Build your own Skip-gram Embeddings and use them in a Neural Network
This tutorial covers different concepts related to neural networks with Sklearn and PyTorch. Neural networks have gained lots of attention in machine learning (ML) in the past decade with the development of deeper network architectures (known as deep learning).
These models have even surpassed human capabilities in different vision and natural language processing datasets. For example a neural network trained on the well-known ImageNet object recognition database tells the difference between different breeds of dog with an error rate of just 4.58%. For comparison, the typical human gets around 5%. Read more about this here.

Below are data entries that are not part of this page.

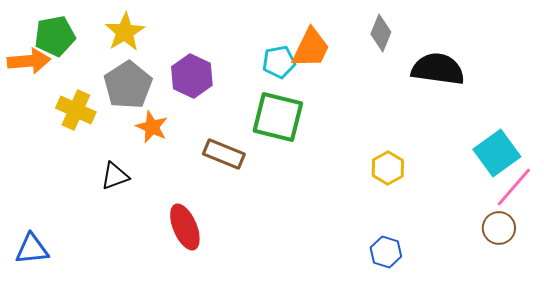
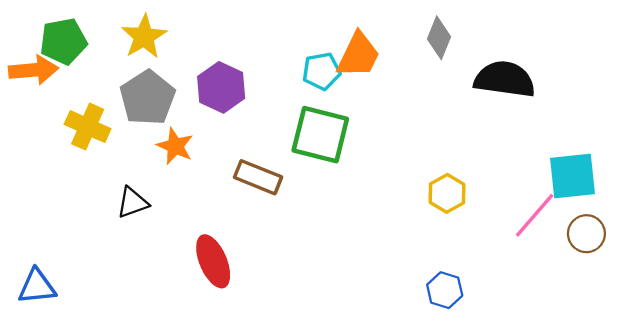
cyan square: (497, 153) -> (573, 176), turned 30
pink line: (514, 187) -> (535, 215), moved
brown circle: (499, 228) -> (586, 234), moved

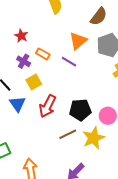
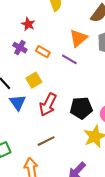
red star: (21, 36) -> (28, 24), moved
purple cross: (24, 61) -> (20, 48), moved
brown line: (68, 134) -> (46, 141), moved

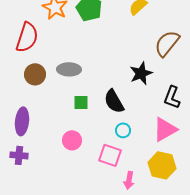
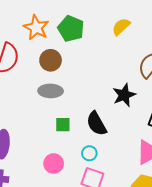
brown circle: (35, 74) -> (51, 60), moved
cyan circle: (123, 130) -> (89, 153), moved

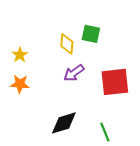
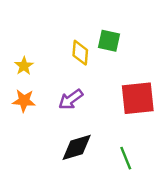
purple arrow: (74, 73) -> (71, 99), moved

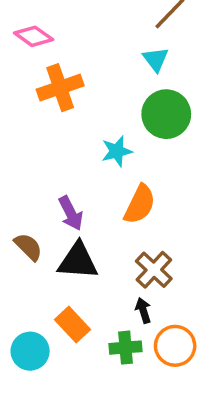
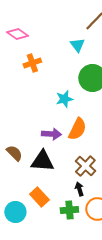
cyan triangle: (156, 59) -> (77, 45), moved
orange cross: (60, 88) -> (32, 63), size x0.7
purple arrow: (71, 213) -> (51, 134), moved, turned -60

In this tutorial, we will first see how easy it is to train multilayer perceptrons in Sklearn with the well-known handwritten dataset MNIST. Things will then get a bit more advanced with PyTorch. We will first train a network with four layers (deeper than the one we will use with Sklearn) to learn with the same dataset and then see a little bit on Bayesian (probabilistic) neural networks. This tutorial assumes some basic knowledge of python and neural networks.
If you are interested in the full code of this tutorial, download it from Maria’s Github here: https://github.com/mperezortiz/bayesianNNpytorch
Scikit-learn is a free software machine learning library for Python which makes unbelievably easy to train traditional ML models such as Support Vector Machines or Multilayer Perceptrons.
PyTorch is an open source machine learning library based on Torch, used for coding deep learning algorithms and primarily developed by Facebook's artificial intelligence research group.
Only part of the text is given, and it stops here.